* _Aim of the exercise_: Write out the data exactly, please, and omit the pictures.
^^^^^^^^
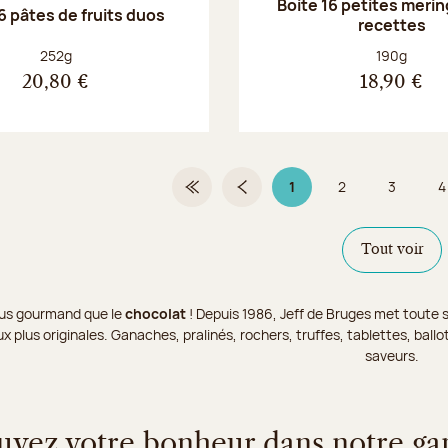
Boite 16 petites merin
6 pâtes de fruits duos
recettes
Poids net :
Poids net :
252g
190g
20,80 €
18,90 €
1
2
3
4
Première page
Page précédente
Page 1 sur 9
Page
Page
Tout voir
 plus gourmand que le
chocolat
! Depuis 1986, Jeff de Bruges met toute s
x plus originales. Ganaches, pralinés, rochers, truffes, tablettes, bal
saveurs.
uvez votre bonheur dans notre g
^^^^^^^^
* _Response_:
Boite 16 petites merin
6 pâtes de fruits duos
recettes
Poids net :
Poids net :
252g
190g
20,80 €
18,90 €
1
2
3
4
Première page
Page précédente
Page 1 sur 9
Page
Page
Tout voir
 plus gourmand que le
chocolat
! Depuis 1986, Jeff de Bruges met toute s
x plus originales. Ganaches, pralinés, rochers, truffes, tablettes, bal
saveurs.
uvez votre bonheur dans notre g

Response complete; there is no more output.